This page REALLY is just for me to remember. When mounting a FAT32 partition, I prefer the options as in the following line found in /etc/fstab
/dev/hda1 /disks/C vfat rw,noatime,nosuid,nodev,noexec,nouser,async,iocharset=utf8,umask=0 0 0
This mounts the drive automatically at boot time and pretty much gives all users the ability to read/write to it. If I don't want the drive to be mounted at boot time but I want normal users to be able to mount it later, then I would add "noauto,user" instead of "auto,nouser" (auto is implicit in the above fstab entry). The "iocharset=utf8" option is important if you have filenames with international characters. This will make them show up appropriately (doesn't seem to be an issue with the reiserfs or ext3 as far as I have seen).
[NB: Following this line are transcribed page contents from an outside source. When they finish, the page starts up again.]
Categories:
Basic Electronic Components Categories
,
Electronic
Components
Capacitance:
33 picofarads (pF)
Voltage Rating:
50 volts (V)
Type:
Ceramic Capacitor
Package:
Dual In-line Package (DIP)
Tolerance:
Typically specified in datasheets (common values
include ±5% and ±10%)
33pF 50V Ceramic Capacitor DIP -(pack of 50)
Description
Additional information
When mounting an NFS volume, I prefer
machine:directory localdirectory nfs noauto,noatime,user,rw,nosuid,hard,intr,sync 0 0
This DOESN'T automatically mount the volume a boot time, but it allows users to mount whenever they need to. The "hard,intr,sync" options are the important ones... I have had problems with "soft" and "async" while using NFS (the machine has locked up many times while using that).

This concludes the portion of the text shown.